After the table, summarise: which comparators will be universally requested,
which are country-specific, and where you have low confidence in your prediction.
Flag any areas where your training data may be outdated and where
verification against current guidelines would change the prediction.

Step 2: Consolidate PICOs

Based on the treatment landscape analysis above, now predict the consolidated
PICO scope that the HTACG would produce for a Joint Clinical Assessment.

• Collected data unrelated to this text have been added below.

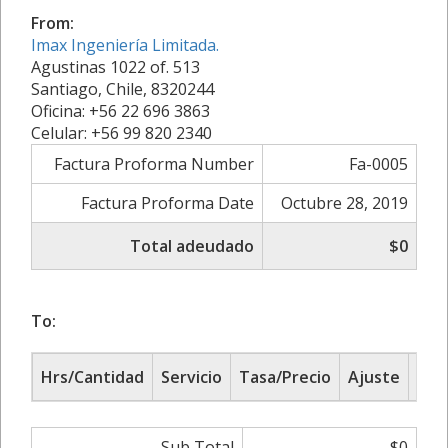
From:
Imax Ingeniería Limitada.
Agustinas 1022 of. 513
Santiago, Chile, 8320244
Oficina: +56 22 696 3863
Celular: +56 99 820 2340
Factura Proforma Number
Fa-0005
Factura Proforma Date
Octubre 28, 2019
Total adeudado
$0
To:
Hrs/Cantidad
Servicio
Tasa/Precio
Ajuste
Sub
Sub Total
$0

CONTEXT ON THE JCA PICO PROCESS:
- All 27 EU member states can submit PICO requests via a survey
- The assessor and co-assessor consolidate these into the minimum number of
PICOs that covers all member states' needs
- Each unique combination of Population + Comparator typically generates a
separate PICO
- The intervention is fixed (the product under assessment)
- Outcomes are usually consolidated across PICOs unless a specific member
state requires a distinctive endpoint
- PICO scoping is driven by national policy questions and standards of care,
NOT by the available trial evidence

ASSESSOR: National Centre for Pharmacoeconomics, Ireland
CO-ASSESSOR: Institute for Quality and Efficiency in Health Care, Germany

Produce a table with the following columns:
| PICO # | Population | Intervention | Comparator(s) | Key outcomes | Requesting countries (predicted) | Likelihood (high/medium/low) | Rationale | Source |
Rules:
- Population: Define by disease stage, biomarker status, line of therapy,
and age group as relevant. Split into separate PICOs where member states
are likely to request distinct subpopulations.
- Intervention: Fixed — state the product, dose, and route per SmPC.
- Comparator: One comparator (or specified combination) per PICO. If you
predict a "blended/individualised treatment" comparator, flag this
explicitly as methodologically contentious.
- Key outcomes: List the primary and secondary outcomes likely to be
requested. Note where specific countries may request additional endpoints
(e.g., QoL for countries using cost-effectiveness analysis).
- Requesting countries: List the member states most likely to request this
specific PICO. Use country names, not codes.
- Likelihood: Your confidence that this PICO will appear in the consolidated
scope. High = near certain, Medium = plausible, Low = possible but
uncertain.
- Rationale: One sentence explaining why this PICO is predicted.
- Source: What evidence supports this prediction (guidelines, prior HTA
decisions, clinical practice patterns). Be specific.
After the table, provide:
1. TOTAL predicted PICOs: [number]
2. CONFIDENCE ASSESSMENT: Where is this prediction most likely to be wrong
and why?
3. KEY UNCERTAINTIES: What information would most improve this prediction?
Do not hedge excessively. Make concrete predictions and state your confidence
level. A wrong but specific prediction is more useful than a vague one.